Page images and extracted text
============

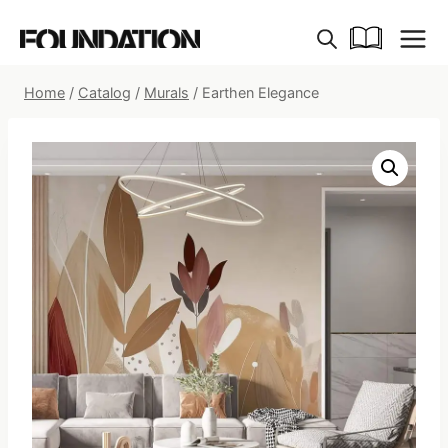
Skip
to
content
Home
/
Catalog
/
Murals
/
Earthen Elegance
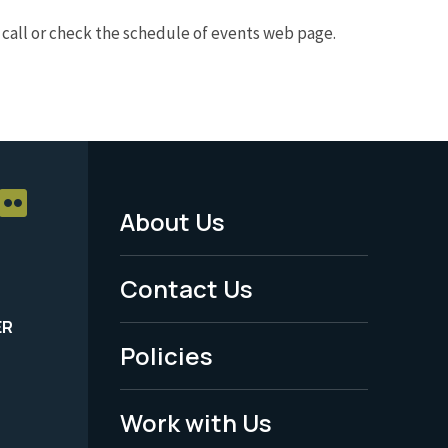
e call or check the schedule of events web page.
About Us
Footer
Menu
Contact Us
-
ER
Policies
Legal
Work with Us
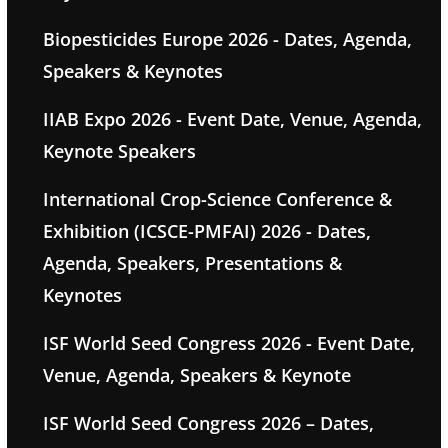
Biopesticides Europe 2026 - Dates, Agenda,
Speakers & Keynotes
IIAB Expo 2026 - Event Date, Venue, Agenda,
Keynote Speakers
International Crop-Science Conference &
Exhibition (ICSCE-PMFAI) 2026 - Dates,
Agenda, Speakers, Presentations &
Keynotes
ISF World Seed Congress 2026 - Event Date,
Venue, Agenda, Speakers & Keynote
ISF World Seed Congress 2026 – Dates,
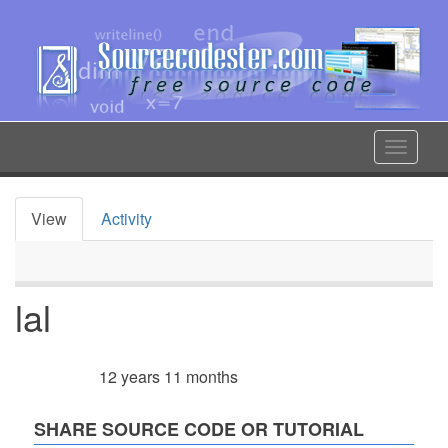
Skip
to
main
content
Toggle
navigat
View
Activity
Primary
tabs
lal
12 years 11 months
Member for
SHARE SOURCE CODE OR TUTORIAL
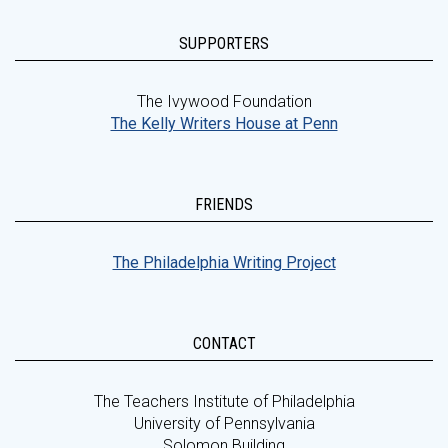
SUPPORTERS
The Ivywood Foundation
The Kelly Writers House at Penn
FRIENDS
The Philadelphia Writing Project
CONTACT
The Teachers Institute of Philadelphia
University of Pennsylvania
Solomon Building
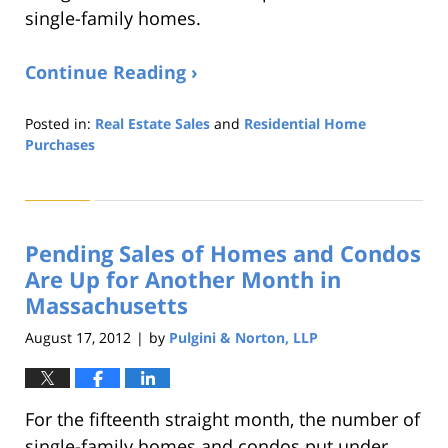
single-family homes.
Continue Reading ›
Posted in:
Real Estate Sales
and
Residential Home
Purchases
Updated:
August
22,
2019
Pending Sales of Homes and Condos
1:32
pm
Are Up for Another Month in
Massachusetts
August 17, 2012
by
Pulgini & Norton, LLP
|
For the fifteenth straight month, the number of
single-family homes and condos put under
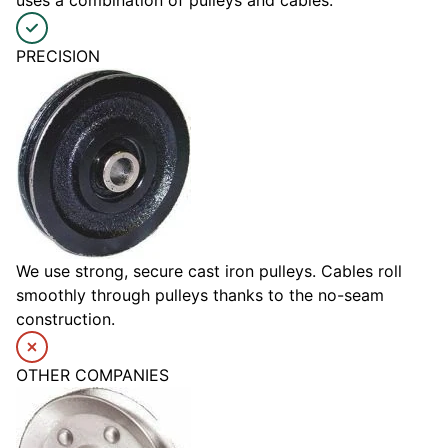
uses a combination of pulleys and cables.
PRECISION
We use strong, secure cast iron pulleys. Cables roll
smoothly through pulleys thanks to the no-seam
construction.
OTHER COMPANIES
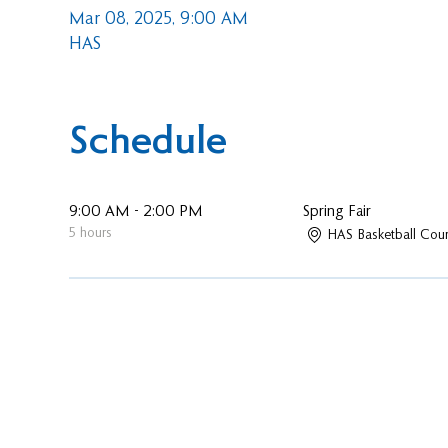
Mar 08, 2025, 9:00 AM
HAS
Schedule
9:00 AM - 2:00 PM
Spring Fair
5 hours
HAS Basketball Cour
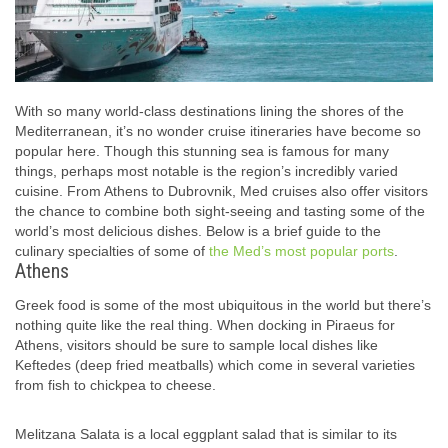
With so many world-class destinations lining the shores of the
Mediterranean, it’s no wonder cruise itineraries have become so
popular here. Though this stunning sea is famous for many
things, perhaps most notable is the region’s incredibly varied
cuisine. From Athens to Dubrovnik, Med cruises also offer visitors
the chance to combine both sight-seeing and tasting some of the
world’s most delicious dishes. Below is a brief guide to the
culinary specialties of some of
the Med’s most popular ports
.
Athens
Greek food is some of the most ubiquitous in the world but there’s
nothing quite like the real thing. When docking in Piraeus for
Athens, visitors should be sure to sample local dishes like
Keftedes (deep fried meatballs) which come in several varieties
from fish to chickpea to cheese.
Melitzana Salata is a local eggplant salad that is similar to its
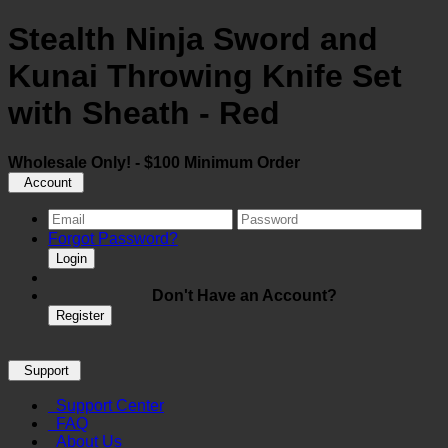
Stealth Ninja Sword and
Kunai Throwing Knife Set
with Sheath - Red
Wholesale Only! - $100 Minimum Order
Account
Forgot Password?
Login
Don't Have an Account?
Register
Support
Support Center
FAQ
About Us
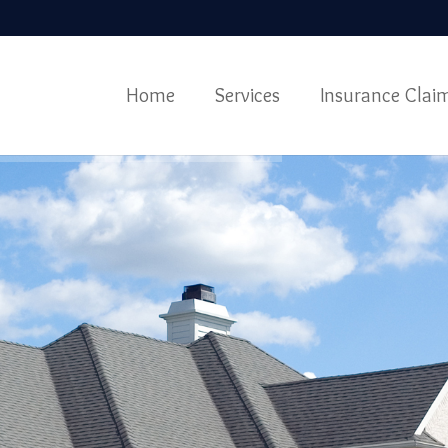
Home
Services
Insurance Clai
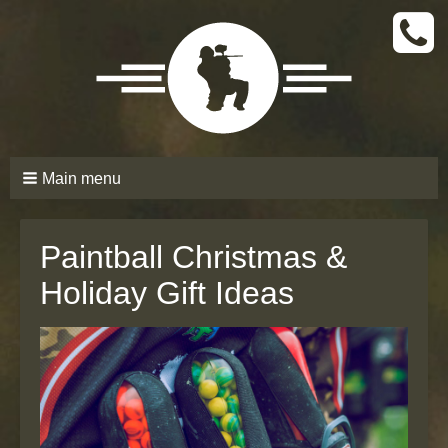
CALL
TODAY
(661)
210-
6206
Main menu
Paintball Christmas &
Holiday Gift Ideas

============

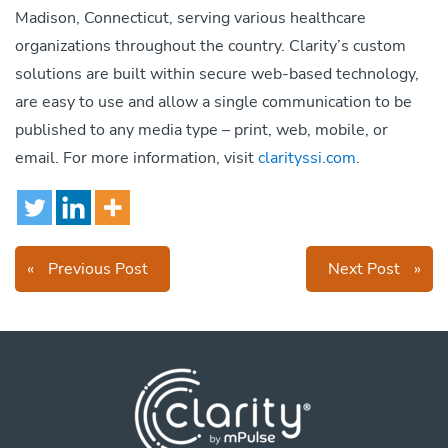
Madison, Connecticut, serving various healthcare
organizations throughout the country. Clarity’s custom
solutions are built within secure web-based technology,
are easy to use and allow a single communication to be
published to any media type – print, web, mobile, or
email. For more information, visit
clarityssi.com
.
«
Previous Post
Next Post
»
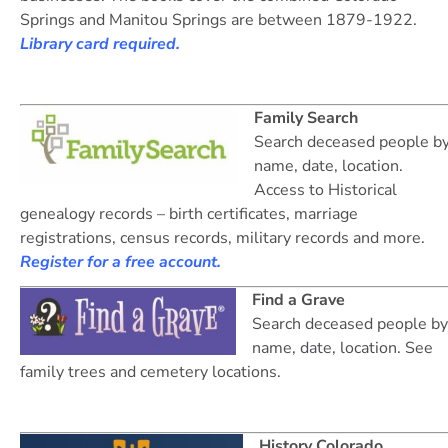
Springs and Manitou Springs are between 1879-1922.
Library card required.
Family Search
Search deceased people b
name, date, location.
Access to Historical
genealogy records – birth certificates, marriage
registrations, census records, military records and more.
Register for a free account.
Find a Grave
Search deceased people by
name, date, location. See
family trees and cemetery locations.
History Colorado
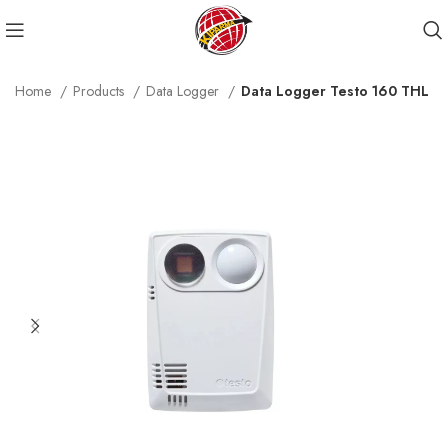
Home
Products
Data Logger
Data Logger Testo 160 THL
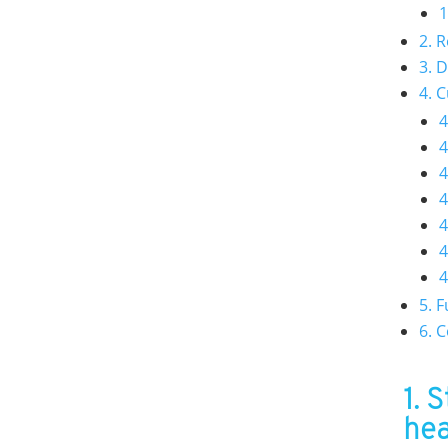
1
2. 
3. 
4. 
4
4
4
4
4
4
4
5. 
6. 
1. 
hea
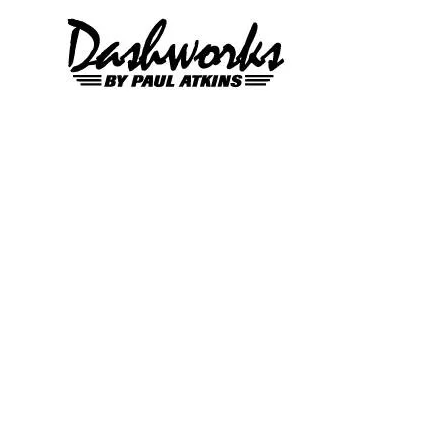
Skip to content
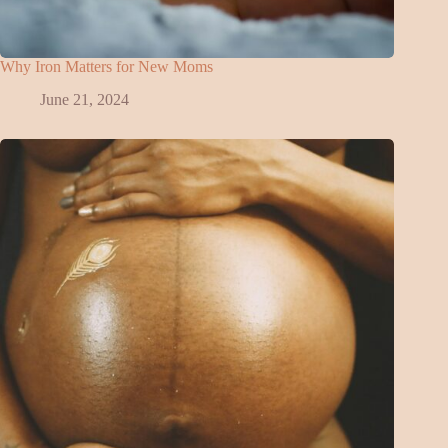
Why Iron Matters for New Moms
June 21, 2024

============

#### [EXERCISE OBJECTIVE]
Copy the entries above exactly, but only the stretch from the line containing "Support Center" through the line containing "Holiday Gift Ideas". Keep both end lines; drop the pictures.

#### [ANSWER TO THIS PROBLEM]
Support Center
FAQ
About Us
Home
Services
Insurance Clai
CALL
TODAY
(661)
210-
6206
Main menu
Paintball Christmas &
Holiday Gift Ideas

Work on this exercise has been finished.